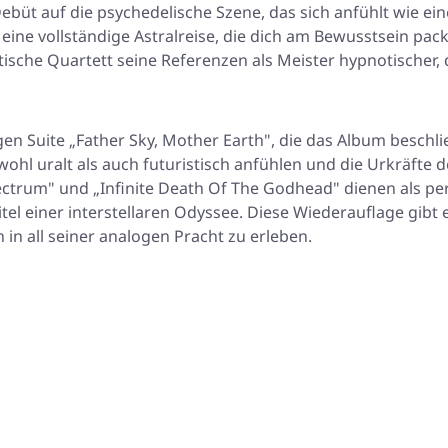
ebüt auf die psychedelische Szene, das sich anfühlt wie 
t eine vollständige Astralreise, die dich am Bewusstsein pac
sche Quartett seine Referenzen als Meister hypnotischer, d
igen Suite „Father Sky, Mother Earth", die das Album beschli
owohl uralt als auch futuristisch anfühlen und die Urkräft
trum" und „Infinite Death Of The Godhead" dienen als per
itel einer interstellaren Odyssee. Diese Wiederauflage gib
n all seiner analogen Pracht zu erleben.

TASK BRIEF: Every line of the data should be copied as it stands, without the images.

RESULT OF THE EXERCISE:
ebüt auf die psychedelische Szene, das sich anfühlt wie 
t eine vollständige Astralreise, die dich am Bewusstsein pac
sche Quartett seine Referenzen als Meister hypnotischer, d
igen Suite „Father Sky, Mother Earth", die das Album beschli
owohl uralt als auch futuristisch anfühlen und die Urkräft
trum" und „Infinite Death Of The Godhead" dienen als per
itel einer interstellaren Odyssee. Diese Wiederauflage gib
n all seiner analogen Pracht zu erleben.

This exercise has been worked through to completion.